[Source data]
== == ==

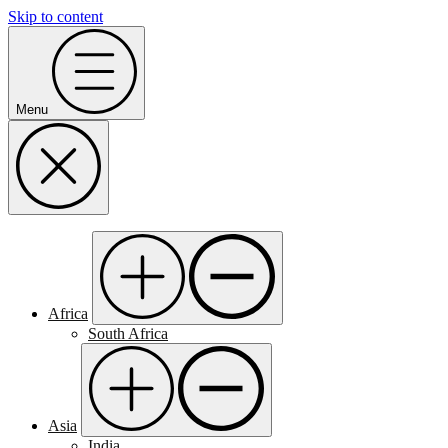
Skip to content
Menu
Africa
South Africa
Asia
India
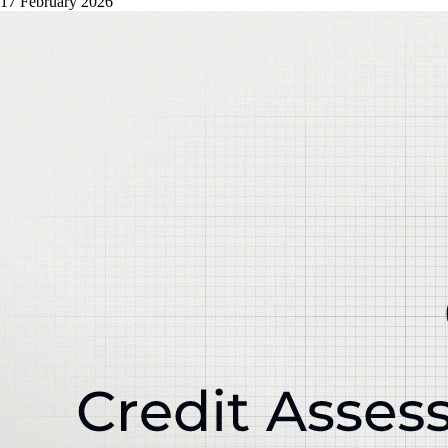
17 February 2026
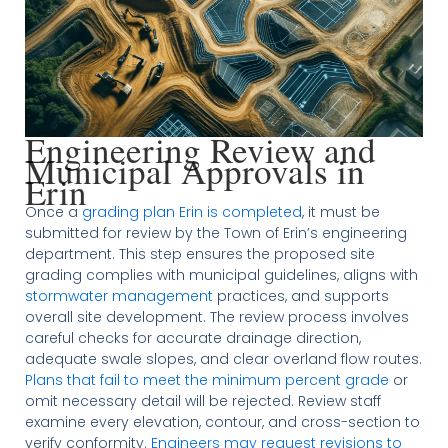
Engineering Review and
Municipal Approvals in
Erin
Once a
grading plan Erin is completed
, it must be
submitted for review by the Town of Erin’s engineering
department. This step ensures the proposed site
grading complies with municipal guidelines, aligns with
stormwater management
practices, and supports
overall site development. The review process involves
careful checks for accurate drainage direction,
adequate swale slopes, and clear overland flow routes.
Plans that fail to meet the minimum percent grade
or
omit necessary detail will be rejected. Review staff
examine every elevation, contour, and cross-section to
verify conformity.
Engineers may request revisions to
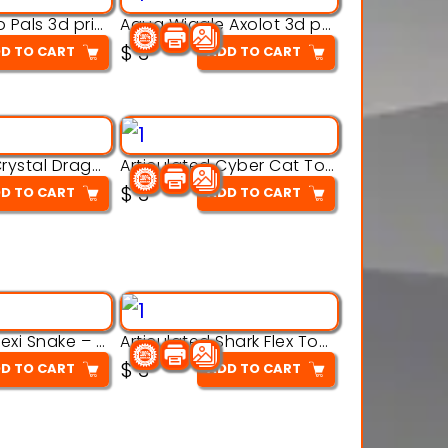
Aqua Thermo Pals 3d printable model
Aqua Wiggle Axolot 3d printable model
$
3
D TO CART
ADD TO CART
Articulated Crystal Dragon – Flexi 3D Printable Model
Articulated Cyber Cat Toy – 3D Printable Toy
$
3
D TO CART
ADD TO CART
Articulated Flexi Snake – 3D Printable Fidget Toy Model
Articulated Shark Flex Toy – 3D Printable Sea Creature Model
$
3
D TO CART
ADD TO CART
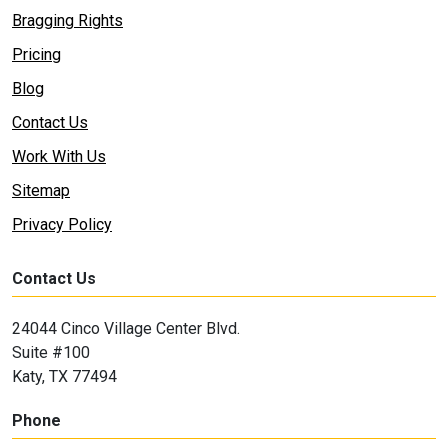
Bragging Rights
Pricing
Blog
Contact Us
Work With Us
Sitemap
Privacy Policy
Contact Us
24044 Cinco Village Center Blvd.
Suite #100
Katy, TX 77494
Phone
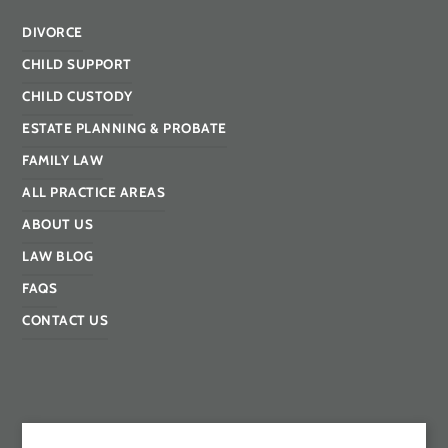
DIVORCE
CHILD SUPPORT
CHILD CUSTODY
ESTATE PLANNING & PROBATE
FAMILY LAW
ALL PRACTICE AREAS
ABOUT US
LAW BLOG
FAQS
CONTACT US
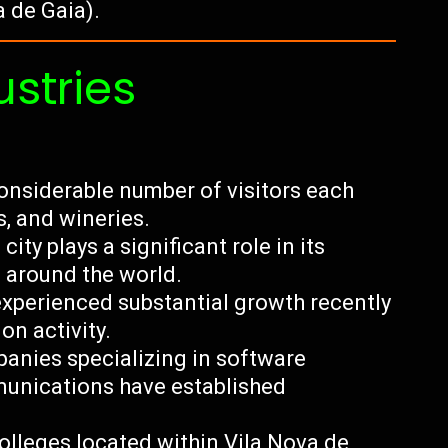
a de Gaia).
ustries
onsiderable number of visitors each
es, and wineries.
city plays a significant role in its
 around the world.
experienced substantial growth recently
on activity.
anies specializing in software
munications have established
olleges located within Vila Nova de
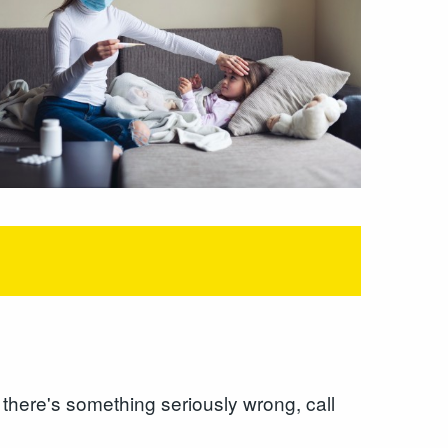
k there's something seriously wrong, call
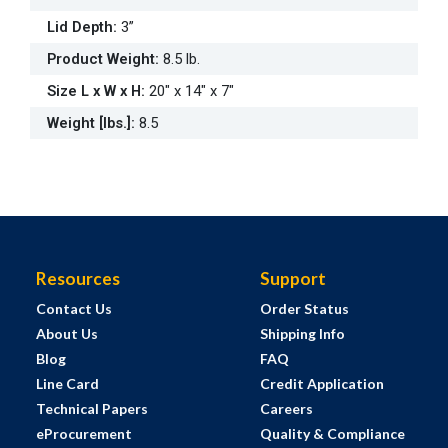
Lid Depth
:
3”
Product Weight
:
8.5 lb.
Size L x W x H
:
20" x 14" x 7"
Weight [lbs.]
:
8.5
Resources
Support
Contact Us
Order Status
About Us
Shipping Info
Blog
FAQ
Line Card
Credit Application
Technical Papers
Careers
eProcurement
Quality & Compliance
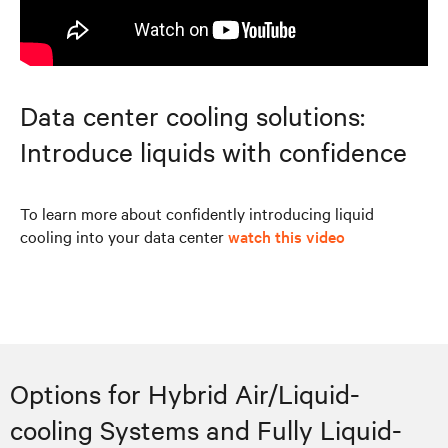
Data center cooling solutions:
Introduce liquids with confidence
To learn more about confidently introducing liquid
cooling into your data center
watch this video
Options for Hybrid Air/Liquid-
cooling Systems and Fully Liquid-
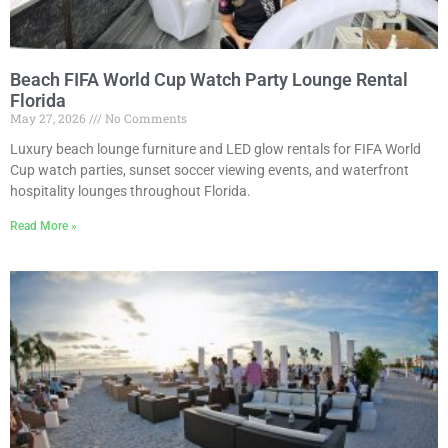
Beach FIFA World Cup Watch Party Lounge Rental
Florida
May 27, 2026
No Comments
Luxury beach lounge furniture and LED glow rentals for FIFA World
Cup watch parties, sunset soccer viewing events, and waterfront
hospitality lounges throughout Florida.
Read More »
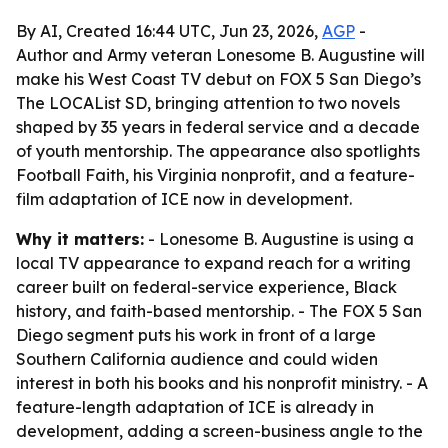
By AI, Created 16:44 UTC, Jun 23, 2026,
AGP
-
Author and Army veteran Lonesome B. Augustine will
make his West Coast TV debut on FOX 5 San Diego’s
The LOCAList SD, bringing attention to two novels
shaped by 35 years in federal service and a decade
of youth mentorship. The appearance also spotlights
Football Faith, his Virginia nonprofit, and a feature-
film adaptation of ICE now in development.
Why it matters:
- Lonesome B. Augustine is using a
local TV appearance to expand reach for a writing
career built on federal-service experience, Black
history, and faith-based mentorship. - The FOX 5 San
Diego segment puts his work in front of a large
Southern California audience and could widen
interest in both his books and his nonprofit ministry. - A
feature-length adaptation of ICE is already in
development, adding a screen-business angle to the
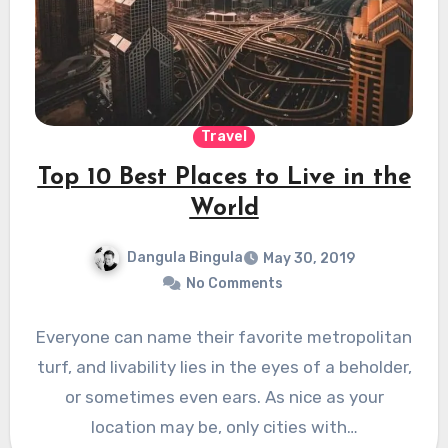
Travel
Top 10 Best Places to Live in the
World
Dangula Bingula
May 30, 2019
No Comments
Everyone can name their favorite metropolitan
turf, and livability lies in the eyes of a beholder,
or sometimes even ears. As nice as your
location may be, only cities with…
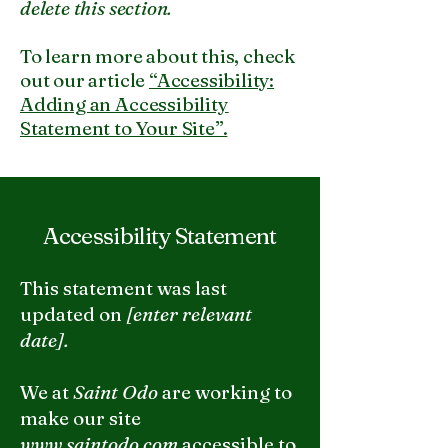
delete this section.
To learn more about this, check
out our article
“Accessibility:
Adding an Accessibility
Statement to Your Site”.
Accessibility Statement
This statement was last
updated on
[enter relevant
date].
We at
Saint Odo
are working to
make our site
www.saintodo.com
accessible to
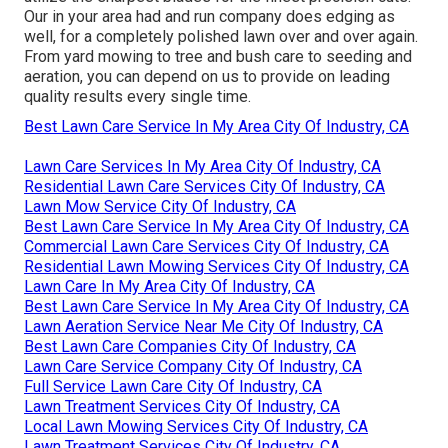
Our in your area had and run company does edging as
well, for a completely polished lawn over and over again.
From yard mowing to tree and bush care to seeding and
aeration, you can depend on us to provide on leading
quality results every single time.
Best Lawn Care Service In My Area City Of Industry, CA
Lawn Care Services In My Area City Of Industry, CA
Residential Lawn Care Services City Of Industry, CA
Lawn Mow Service City Of Industry, CA
Best Lawn Care Service In My Area City Of Industry, CA
Commercial Lawn Care Services City Of Industry, CA
Residential Lawn Mowing Services City Of Industry, CA
Lawn Care In My Area City Of Industry, CA
Best Lawn Care Service In My Area City Of Industry, CA
Lawn Aeration Service Near Me City Of Industry, CA
Best Lawn Care Companies City Of Industry, CA
Lawn Care Service Company City Of Industry, CA
Full Service Lawn Care City Of Industry, CA
Lawn Treatment Services City Of Industry, CA
Local Lawn Mowing Services City Of Industry, CA
Lawn Treatment Services City Of Industry, CA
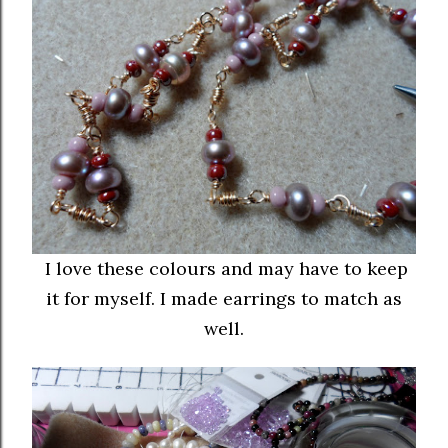
I love these colours and may have to keep
it for myself. I made earrings to match as
well.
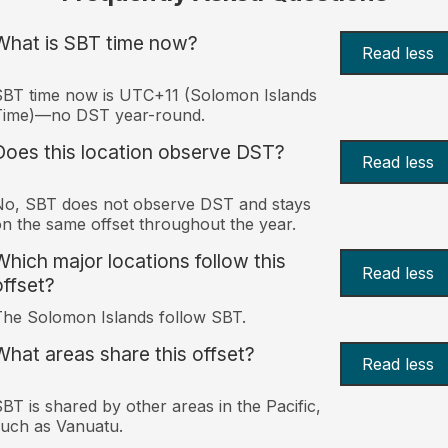
What is SBT time now?
Read less
BT time now is UTC+11 (Solomon Islands
Time)—no DST year-round.
Does this location observe DST?
Read less
o, SBT does not observe DST and stays
n the same offset throughout the year.
Which major locations follow this
Read less
offset?
he Solomon Islands follow SBT.
What areas share this offset?
Read less
BT is shared by other areas in the Pacific,
uch as Vanuatu.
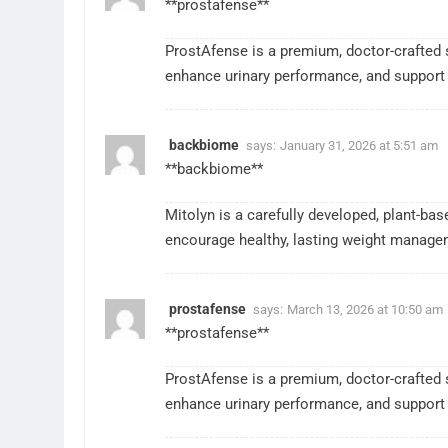
**prostafense**
ProstAfense is a premium, doctor-crafted 
enhance urinary performance, and support 
backbiome
says:
January 31, 2026 at 5:51 am
**backbiome**
Mitolyn is a carefully developed, plant-ba
encourage healthy, lasting weight manage
prostafense
says:
March 13, 2026 at 10:50 am
**prostafense**
ProstAfense is a premium, doctor-crafted 
enhance urinary performance, and support 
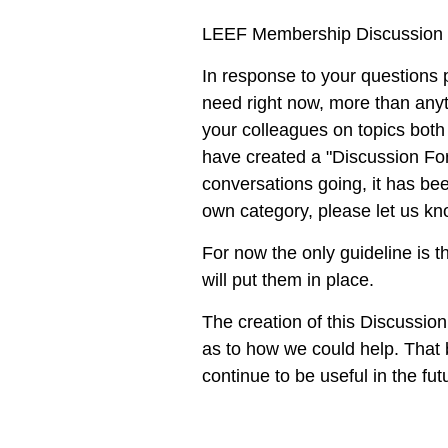
LEEF Membership Discussion
In response to your questions 
need right now, more than anyth
your colleagues on topics both
have created a
"Discussion Fo
conversations going, it has bee
own category, please let us k
For now the only guideline is th
will put them in place.
The creation of this Discussio
as to how we could help. That
continue to be useful in the fut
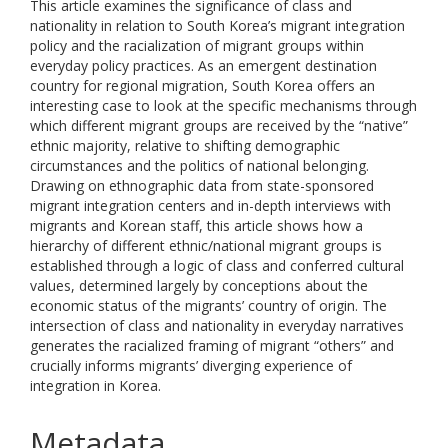
This article examines the significance of class and
nationality in relation to South Korea’s migrant integration
policy and the racialization of migrant groups within
everyday policy practices. As an emergent destination
country for regional migration, South Korea offers an
interesting case to look at the specific mechanisms through
which different migrant groups are received by the “native”
ethnic majority, relative to shifting demographic
circumstances and the politics of national belonging.
Drawing on ethnographic data from state-sponsored
migrant integration centers and in-depth interviews with
migrants and Korean staff, this article shows how a
hierarchy of different ethnic/national migrant groups is
established through a logic of class and conferred cultural
values, determined largely by conceptions about the
economic status of the migrants’ country of origin. The
intersection of class and nationality in everyday narratives
generates the racialized framing of migrant “others” and
crucially informs migrants’ diverging experience of
integration in Korea.
Metadata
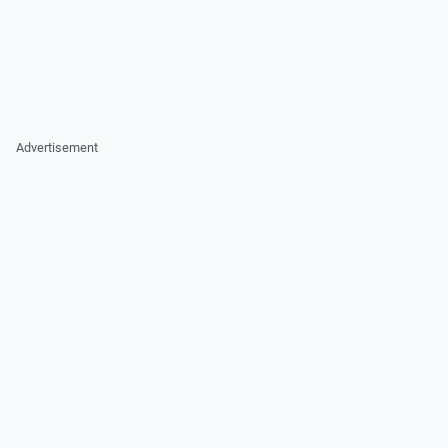
Advertisement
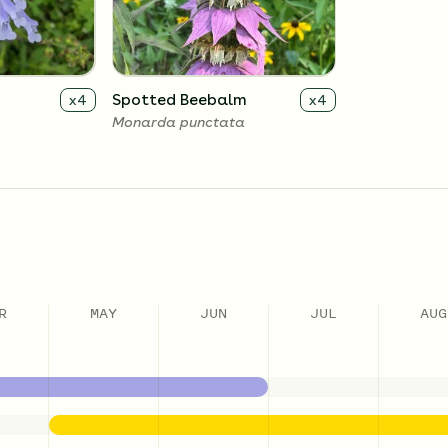
Spotted Beebalm
x
4
x
4
Monarda punctata
R
MAY
JUN
JUL
AUG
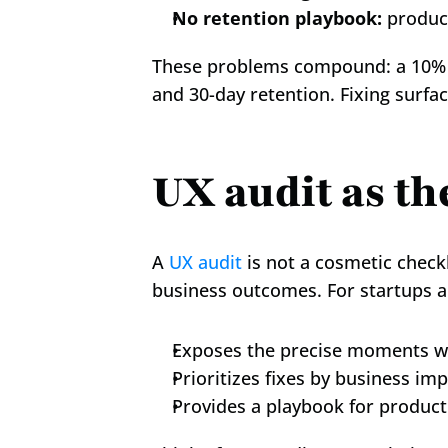
No retention playbook:
 produc
These problems compound: a 10% inc
and 30-day retention. Fixing surf
UX audit as th
A 
UX audit
 is not a cosmetic check
business outcomes. For startups 
Exposes the precise moments w
Prioritizes fixes by business imp
Provides a playbook for product 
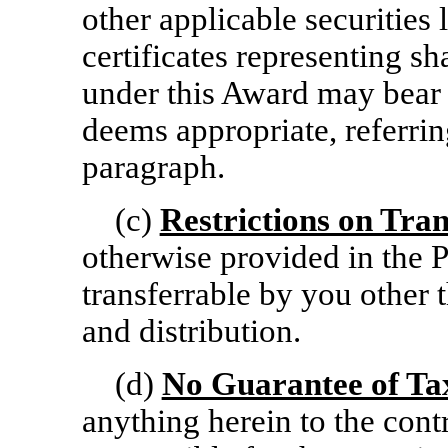
other applicable securities 
certificates representing 
under this Award may bear
deems appropriate, referring
paragraph.
(c)
Restrictions on Tran
otherwise provided in the P
transferrable by you other 
and distribution.
(d)
No Guarantee of Ta
anything herein to the contr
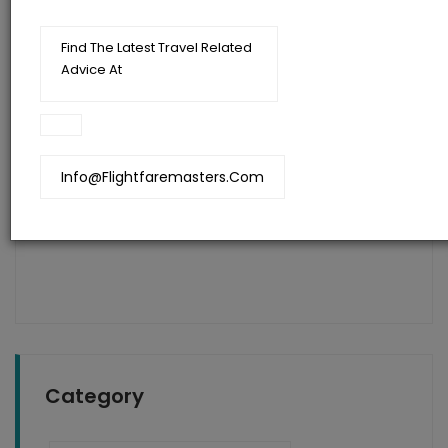
Find The Latest Travel Related
Advice At
Flightfaremasters
Blog
Info@flightfaremasters.com
The Secret Of Cheap Flights To India
Category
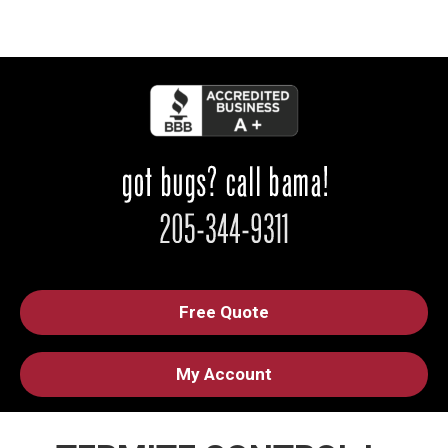
Free Quote
My Account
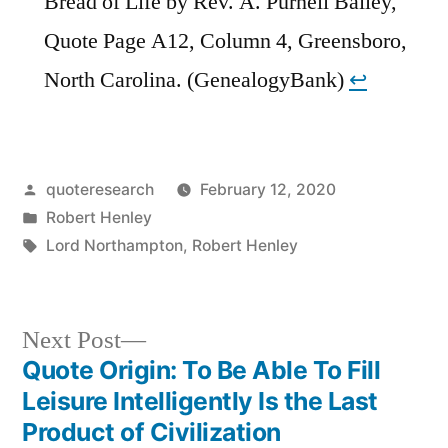
Bread of Life by Rev. A. Purnell Bailey,
Quote Page A12, Column 4, Greensboro,
North Carolina. (GenealogyBank)
↩︎
Posted
quoteresearch
February 12, 2020
by
Posted
Robert Henley
in
Tags:
Lord Northampton
,
Robert Henley
Next
Next Post
post:
Quote Origin: To Be Able To Fill
Post
Leisure Intelligently Is the Last
navigation
Product of Civilization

== == ==

#### [Requirement]
Exactly the lines from the start of the entries above through the line with "department. This step" should be reproduced, and nothing else; drop the pictures.

#### [Exercise output]
Skip to content
Menu
Africa
South Africa
Asia
India
17 February 2026
Engineering Review and
Municipal Approvals in
Erin
Once a
grading plan Erin is completed
, it must be
submitted for review by the Town of Erin’s engineering
department. This step ensures the proposed site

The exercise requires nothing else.